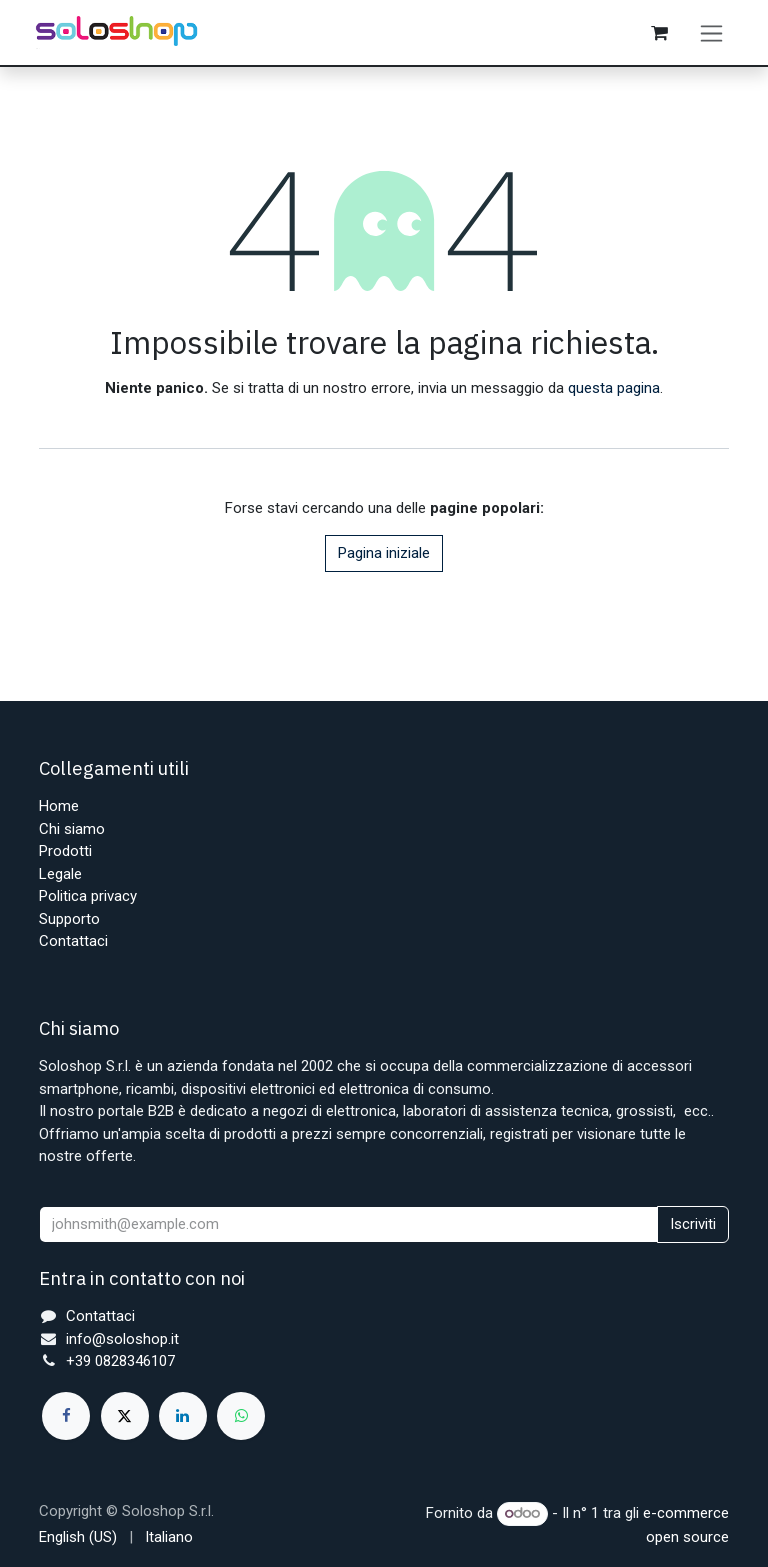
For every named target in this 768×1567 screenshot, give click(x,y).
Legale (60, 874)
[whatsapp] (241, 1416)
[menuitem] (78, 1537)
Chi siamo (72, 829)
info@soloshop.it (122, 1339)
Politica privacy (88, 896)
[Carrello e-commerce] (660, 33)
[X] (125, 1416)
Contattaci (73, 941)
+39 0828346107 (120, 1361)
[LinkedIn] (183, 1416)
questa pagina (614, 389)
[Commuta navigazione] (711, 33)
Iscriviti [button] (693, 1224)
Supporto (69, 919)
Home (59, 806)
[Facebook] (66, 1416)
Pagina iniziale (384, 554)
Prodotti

= ABOUT THIS TASK =
Repeat the listing above exactly, with no pictures.

= TASK ANSWER =
For every named target in this 768×1567 screenshot, give click(x,y).
Legale (60, 874)
[whatsapp] (241, 1416)
[menuitem] (78, 1537)
Chi siamo (72, 829)
info@soloshop.it (122, 1339)
Politica privacy (88, 896)
[Carrello e-commerce] (660, 33)
[X] (125, 1416)
Contattaci (73, 941)
+39 0828346107 (120, 1361)
[LinkedIn] (183, 1416)
questa pagina (614, 389)
[Commuta navigazione] (711, 33)
Iscriviti [button] (693, 1224)
Supporto (69, 919)
Home (59, 806)
[Facebook] (66, 1416)
Pagina iniziale (384, 554)
Prodotti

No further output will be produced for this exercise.